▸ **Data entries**
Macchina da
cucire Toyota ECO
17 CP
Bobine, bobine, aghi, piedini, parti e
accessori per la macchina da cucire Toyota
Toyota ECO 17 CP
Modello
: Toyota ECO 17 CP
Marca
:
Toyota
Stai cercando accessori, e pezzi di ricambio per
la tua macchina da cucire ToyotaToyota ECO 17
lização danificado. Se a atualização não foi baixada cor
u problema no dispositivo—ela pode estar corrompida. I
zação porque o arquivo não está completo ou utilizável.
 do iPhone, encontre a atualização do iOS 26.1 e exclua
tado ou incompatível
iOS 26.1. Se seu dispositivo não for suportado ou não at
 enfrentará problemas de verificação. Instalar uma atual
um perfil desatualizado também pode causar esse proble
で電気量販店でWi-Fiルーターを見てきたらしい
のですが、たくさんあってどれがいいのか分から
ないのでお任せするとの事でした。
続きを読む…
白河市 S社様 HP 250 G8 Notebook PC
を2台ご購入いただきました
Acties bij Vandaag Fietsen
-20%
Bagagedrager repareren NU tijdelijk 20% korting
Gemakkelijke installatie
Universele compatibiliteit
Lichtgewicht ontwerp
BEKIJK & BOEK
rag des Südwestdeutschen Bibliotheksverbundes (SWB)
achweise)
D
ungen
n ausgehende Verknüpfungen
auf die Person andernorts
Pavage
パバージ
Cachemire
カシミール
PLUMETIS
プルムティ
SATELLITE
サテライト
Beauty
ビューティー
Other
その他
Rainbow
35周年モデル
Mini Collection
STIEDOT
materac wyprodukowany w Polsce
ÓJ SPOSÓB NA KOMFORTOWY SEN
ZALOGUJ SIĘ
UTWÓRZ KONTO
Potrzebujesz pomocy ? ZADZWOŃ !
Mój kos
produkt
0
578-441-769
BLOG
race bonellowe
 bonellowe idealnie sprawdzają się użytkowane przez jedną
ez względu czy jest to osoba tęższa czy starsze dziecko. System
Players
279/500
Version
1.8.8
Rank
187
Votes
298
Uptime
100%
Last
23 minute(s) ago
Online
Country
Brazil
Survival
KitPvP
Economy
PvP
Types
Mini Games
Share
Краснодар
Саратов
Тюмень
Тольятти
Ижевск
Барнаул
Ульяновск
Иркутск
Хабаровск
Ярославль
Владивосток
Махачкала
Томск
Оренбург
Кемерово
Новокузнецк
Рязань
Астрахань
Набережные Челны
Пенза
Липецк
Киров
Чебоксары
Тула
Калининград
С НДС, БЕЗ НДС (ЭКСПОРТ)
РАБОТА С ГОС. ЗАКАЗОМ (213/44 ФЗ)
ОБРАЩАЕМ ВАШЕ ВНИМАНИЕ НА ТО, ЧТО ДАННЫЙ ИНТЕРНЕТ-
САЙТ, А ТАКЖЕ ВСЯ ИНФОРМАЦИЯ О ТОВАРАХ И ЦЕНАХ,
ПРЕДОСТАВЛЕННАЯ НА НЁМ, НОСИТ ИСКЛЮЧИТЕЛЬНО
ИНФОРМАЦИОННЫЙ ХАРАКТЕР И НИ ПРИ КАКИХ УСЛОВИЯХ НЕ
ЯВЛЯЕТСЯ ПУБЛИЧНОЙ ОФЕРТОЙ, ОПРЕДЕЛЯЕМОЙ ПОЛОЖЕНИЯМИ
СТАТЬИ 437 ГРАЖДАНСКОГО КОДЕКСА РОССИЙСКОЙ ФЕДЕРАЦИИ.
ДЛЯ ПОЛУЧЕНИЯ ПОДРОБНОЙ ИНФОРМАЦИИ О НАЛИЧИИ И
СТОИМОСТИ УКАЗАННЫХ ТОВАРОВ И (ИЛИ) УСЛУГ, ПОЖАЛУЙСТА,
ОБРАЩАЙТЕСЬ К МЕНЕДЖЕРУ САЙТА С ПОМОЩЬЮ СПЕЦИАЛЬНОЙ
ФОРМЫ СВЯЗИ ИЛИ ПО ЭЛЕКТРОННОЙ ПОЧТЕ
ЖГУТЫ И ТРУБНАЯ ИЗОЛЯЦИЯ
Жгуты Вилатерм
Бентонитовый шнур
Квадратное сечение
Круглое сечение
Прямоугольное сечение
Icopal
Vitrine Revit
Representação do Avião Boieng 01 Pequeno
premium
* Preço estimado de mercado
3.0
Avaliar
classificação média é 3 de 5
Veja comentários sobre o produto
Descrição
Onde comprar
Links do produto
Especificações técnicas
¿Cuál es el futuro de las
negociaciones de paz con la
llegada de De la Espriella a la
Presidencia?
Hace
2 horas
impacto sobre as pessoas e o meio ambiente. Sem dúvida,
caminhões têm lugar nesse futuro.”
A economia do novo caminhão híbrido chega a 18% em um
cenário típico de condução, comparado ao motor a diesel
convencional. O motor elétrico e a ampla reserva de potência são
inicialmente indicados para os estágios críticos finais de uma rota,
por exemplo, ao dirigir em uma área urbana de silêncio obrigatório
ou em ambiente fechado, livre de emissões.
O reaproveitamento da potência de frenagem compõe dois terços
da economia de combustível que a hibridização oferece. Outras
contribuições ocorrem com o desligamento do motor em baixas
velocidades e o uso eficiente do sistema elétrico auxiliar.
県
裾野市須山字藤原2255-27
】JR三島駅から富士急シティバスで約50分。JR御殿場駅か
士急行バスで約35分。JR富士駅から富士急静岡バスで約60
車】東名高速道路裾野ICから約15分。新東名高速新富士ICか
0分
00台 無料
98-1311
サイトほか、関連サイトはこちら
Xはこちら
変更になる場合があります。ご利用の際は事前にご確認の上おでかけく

▸ **What to do**
Every record must be written out again without any change.

▸ **Problem solution**
Macchina da
cucire Toyota ECO
17 CP
Bobine, bobine, aghi, piedini, parti e
accessori per la macchina da cucire Toyota
Toyota ECO 17 CP
Modello
: Toyota ECO 17 CP
Marca
:
Toyota
Stai cercando accessori, e pezzi di ricambio per
la tua macchina da cucire ToyotaToyota ECO 17
lização danificado. Se a atualização não foi baixada cor
u problema no dispositivo—ela pode estar corrompida. I
zação porque o arquivo não está completo ou utilizável.
 do iPhone, encontre a atualização do iOS 26.1 e exclua
tado ou incompatível
iOS 26.1. Se seu dispositivo não for suportado ou não at
 enfrentará problemas de verificação. Instalar uma atual
um perfil desatualizado também pode causar esse proble
で電気量販店でWi-Fiルーターを見てきたらしい
のですが、たくさんあってどれがいいのか分から
ないのでお任せするとの事でした。
続きを読む…
白河市 S社様 HP 250 G8 Notebook PC
を2台ご購入いただきました
Acties bij Vandaag Fietsen
-20%
Bagagedrager repareren NU tijdelijk 20% korting
Gemakkelijke installatie
Universele compatibiliteit
Lichtgewicht ontwerp
BEKIJK & BOEK
rag des Südwestdeutschen Bibliotheksverbundes (SWB)
achweise)
D
ungen
n ausgehende Verknüpfungen
auf die Person andernorts
Pavage
パバージ
Cachemire
カシミール
PLUMETIS
プルムティ
SATELLITE
サテライト
Beauty
ビューティー
Other
その他
Rainbow
35周年モデル
Mini Collection
STIEDOT
materac wyprodukowany w Polsce
ÓJ SPOSÓB NA KOMFORTOWY SEN
ZALOGUJ SIĘ
UTWÓRZ KONTO
Potrzebujesz pomocy ? ZADZWOŃ !
Mój kos
produkt
0
578-441-769
BLOG
race bonellowe
 bonellowe idealnie sprawdzają się użytkowane przez jedną
ez względu czy jest to osoba tęższa czy starsze dziecko. System
Players
279/500
Version
1.8.8
Rank
187
Votes
298
Uptime
100%
Last
23 minute(s) ago
Online
Country
Brazil
Survival
KitPvP
Economy
PvP
Types
Mini Games
Share
Краснодар
Саратов
Тюмень
Тольятти
Ижевск
Барнаул
Ульяновск
Иркутск
Хабаровск
Ярославль
Владивосток
Махачкала
Томск
Оренбург
Кемерово
Новокузнецк
Рязань
Астрахань
Набережные Челны
Пенза
Липецк
Киров
Чебоксары
Тула
Калининград
С НДС, БЕЗ НДС (ЭКСПОРТ)
РАБОТА С ГОС. ЗАКАЗОМ (213/44 ФЗ)
ОБРАЩАЕМ ВАШЕ ВНИМАНИЕ НА ТО, ЧТО ДАННЫЙ ИНТЕРНЕТ-
САЙТ, А ТАКЖЕ ВСЯ ИНФОРМАЦИЯ О ТОВАРАХ И ЦЕНАХ,
ПРЕДОСТАВЛЕННАЯ НА НЁМ, НОСИТ ИСКЛЮЧИТЕЛЬНО
ИНФОРМАЦИОННЫЙ ХАРАКТЕР И НИ ПРИ КАКИХ УСЛОВИЯХ НЕ
ЯВЛЯЕТСЯ ПУБЛИЧНОЙ ОФЕРТОЙ, ОПРЕДЕЛЯЕМОЙ ПОЛОЖЕНИЯМИ
СТАТЬИ 437 ГРАЖДАНСКОГО КОДЕКСА РОССИЙСКОЙ ФЕДЕРАЦИИ.
ДЛЯ ПОЛУЧЕНИЯ ПОДРОБНОЙ ИНФОРМАЦИИ О НАЛИЧИИ И
СТОИМОСТИ УКАЗАННЫХ ТОВАРОВ И (ИЛИ) УСЛУГ, ПОЖАЛУЙСТА,
ОБРАЩАЙТЕСЬ К МЕНЕДЖЕРУ САЙТА С ПОМОЩЬЮ СПЕЦИАЛЬНОЙ
ФОРМЫ СВЯЗИ ИЛИ ПО ЭЛЕКТРОННОЙ ПОЧТЕ
ЖГУТЫ И ТРУБНАЯ ИЗОЛЯЦИЯ
Жгуты Вилатерм
Бентонитовый шнур
Квадратное сечение
Круглое сечение
Прямоугольное сечение
Icopal
Vitrine Revit
Representação do Avião Boieng 01 Pequeno
premium
* Preço estimado de mercado
3.0
Avaliar
classificação média é 3 de 5
Veja comentários sobre o produto
Descrição
Onde comprar
Links do produto
Especificações técnicas
¿Cuál es el futuro de las
negociaciones de paz con la
llegada de De la Espriella a la
Presidencia?
Hace
2 horas
impacto sobre as pessoas e o meio ambiente. Sem dúvida,
caminhões têm lugar nesse futuro.”
A economia do novo caminhão híbrido chega a 18% em um
cenário típico de condução, comparado ao motor a diesel
convencional. O motor elétrico e a ampla reserva de potência são
inicialmente indicados para os estágios críticos finais de uma rota,
por exemplo, ao dirigir em uma área urbana de silêncio obrigatório
ou em ambiente fechado, livre de emissões.
O reaproveitamento da potência de frenagem compõe dois terços
da economia de combustível que a hibridização oferece. Outras
contribuições ocorrem com o desligamento do motor em baixas
velocidades e o uso eficiente do sistema elétrico auxiliar.
県
裾野市須山字藤原2255-27
】JR三島駅から富士急シティバスで約50分。JR御殿場駅か
士急行バスで約35分。JR富士駅から富士急静岡バスで約60
車】東名高速道路裾野ICから約15分。新東名高速新富士ICか
0分
00台 無料
98-1311
サイトほか、関連サイトはこちら
Xはこちら
変更になる場合があります。ご利用の際は事前にご確認の上おでかけく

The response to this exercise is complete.